READ: 1 Kings 1-3, Psalm 99, Matthew 10, 2 Thessalonians 1
Of the things Jesus is against, one of the more surprising is temporal peace. Jesus did not come to bring peace on the earth, but a sword (Matt. 10:34). Jesus brings division to families and societies, and following Jesus leads us to be divided from our lives and in the losing to be united with Him. In this upside-down kingdom, suffering is only bestowed on the worthy (2 Thess. 1:5). You have to be counted worthy to suffer for the kingdom; you have to be counted worthy of God’s calling. History has judged those who suffer to be either wicked or unfortunate. Heaven decrees that it is an honor to suffer when we suffer for Jesus’ sake. Not everyone is given the high privilege of deep suffering.
This scripture in 2 Thessalonians 1 intriguingly tells us that our endurance in suffering is manifest evidence of the righteous judgment of God. God will trouble those who trouble us (v. 6), and He will give rest to those who are troubled when Jesus comes (v. 7). God’s righteous judgment is predicted by His peoples’ calm in tribulation. When we face trial, sufferings, injustice, and tribulation with a quiet peace, a message is shouted in the spirit realm: “God will vindicate me. God will have vengeance on you.”

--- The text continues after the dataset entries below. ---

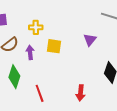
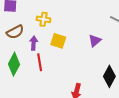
red line: (40, 93) -> (40, 62), moved

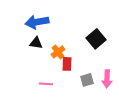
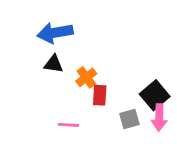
black square: (96, 39) -> (155, 95), moved

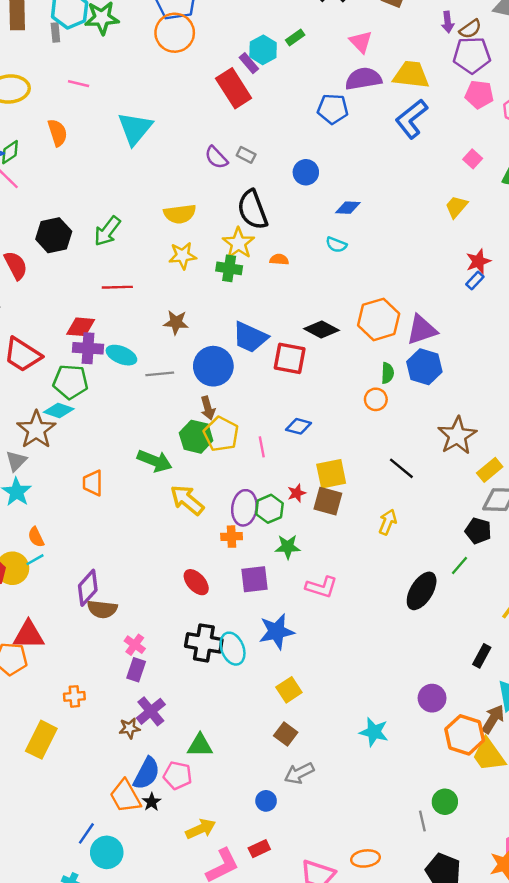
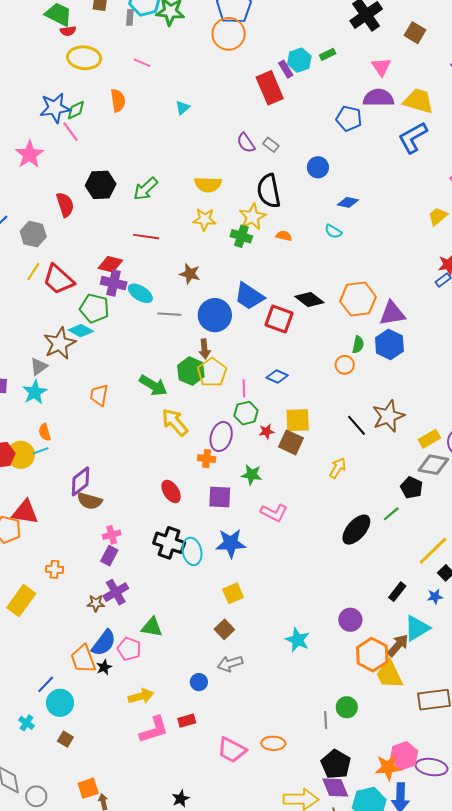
cyan triangle: (135, 128) -> (183, 108), size x0.5
brown star: (457, 436) -> (388, 416), moved
green hexagon: (269, 509) -> (246, 413), moved
pink cross: (135, 645) -> (112, 535), turned 30

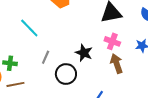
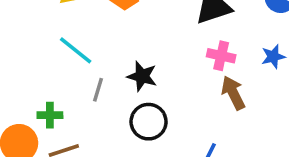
black star: (84, 53) -> (142, 76), moved
gray line: (46, 57) -> (98, 90), moved

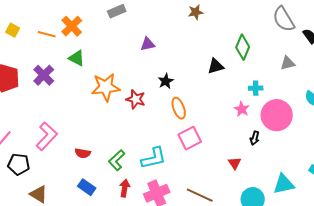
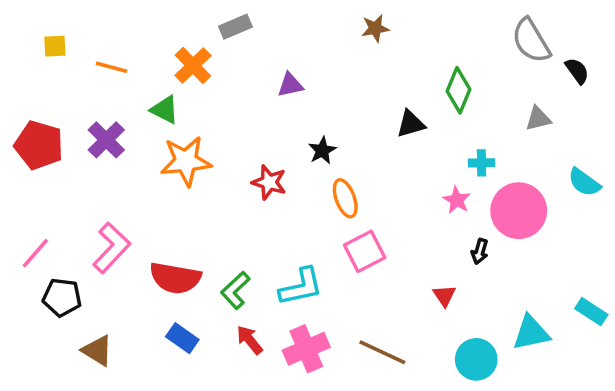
orange cross: (72, 26) -> (193, 66), moved
yellow square: (13, 30) -> (55, 46), moved, turned -32
orange star: (106, 87) -> (186, 161), moved
red semicircle: (83, 153) -> (175, 278), size x1.8
red arrow: (125, 188) -> (250, 340), turned -48

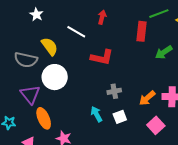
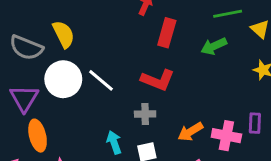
red rectangle: (142, 31) -> (167, 33), moved
white line: (76, 32) -> (101, 80), moved
green arrow: (164, 52) -> (214, 46), moved
red L-shape: (102, 57) -> (158, 80), moved

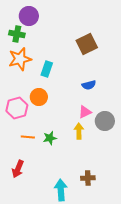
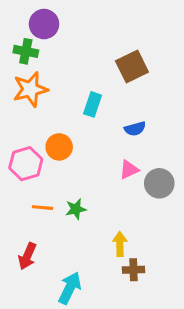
cyan rectangle: (47, 69) -> (93, 104), moved
yellow arrow: (79, 131) -> (120, 244), moved
cyan arrow: (61, 190) -> (70, 288), moved, turned 30

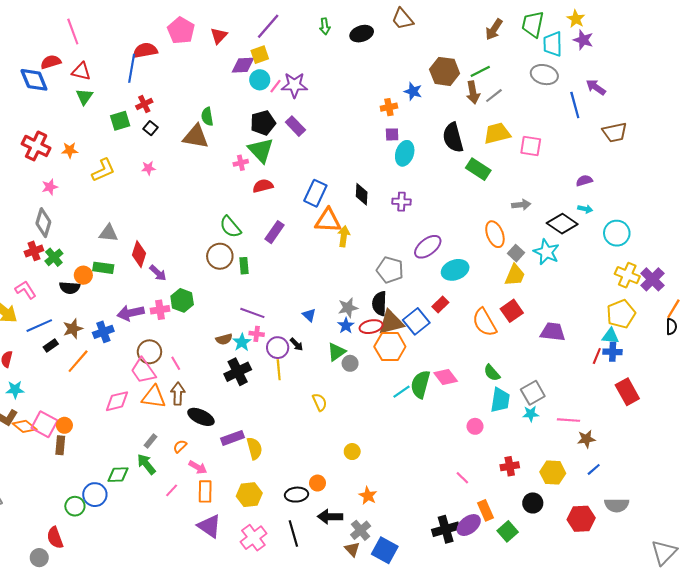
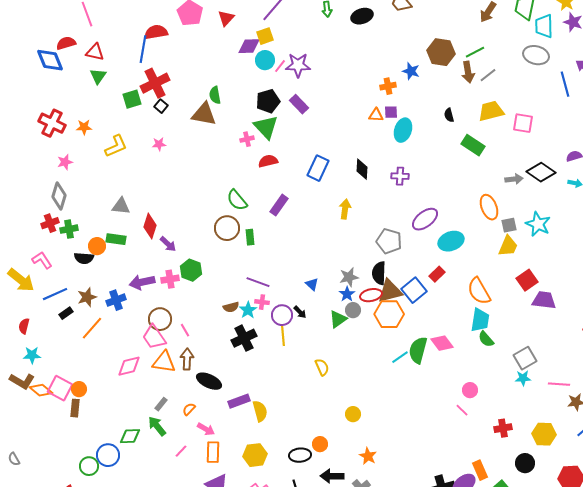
red cross: (144, 104) -> (155, 83), size x1.8
black semicircle: (453, 138) -> (449, 115), size x0.5
orange triangle: (328, 221) -> (376, 115), moved, size x0.6
black diamond: (562, 224) -> (541, 172), moved
gray square: (516, 253) -> (509, 225), turned 35
green cross: (54, 257) -> (69, 229), turned 30
red square: (512, 311) -> (527, 280), moved
gray circle: (350, 363) -> (353, 310), moved
cyan trapezoid: (500, 400) -> (480, 320), moved
pink line: (462, 478) -> (462, 410), moved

We sit calmly in the court room of earth for we know final judgment awaits and we will be declared innocent. Prison, scorn, trial, abuse, all are the pompous and impotent theatrics of the evil prosecuting attorney. He may seem impressive; his case may seem airtight; and the galleries may grin and gloat. But our immovability in the dock is unsettling to foes and assuring to friends. “Why aren’t they worried?” the observers ask. “What do they know that we don’t know?”
We know that the judge of all the earth will do right. We know that “the Name of our Lord Jesus Christ may be glorified in us, and we in Him” (v. 12). Pity the fools who are so excited at our trial. No matter the fabricated or factual evidence against us, we have an advocate in the heavens and the judge happens to be our Father. He has whispered to us His final decision. We just sit peaceably, absorb the abuse, endure the scorn, with a quiet serenity that unnerves our accusers. Our worthy suffering points to the ultimate righteous judgment of God. “Do all the injustice to us you will,” we say, “for there is a God in heaven who sees all and will judge you. Our peace under pressure is a warning. We are not alarmed, and therefore you should be.”
Knowing how it ends, let us not forget that righteousness will not be fully implemented until “the Lord Jesus is revealed from heaven with His mighty angels, in flaming fire taking vengeance” (vv. 7-8). We probably won’t see justice in our day. We won’t see righteousness descend like rain as long as the earth is under human responsibility. Justice and righteousness will not come from man – they will come on that last great day when Jesus comes in furious power. It will be the first day of eternal justice.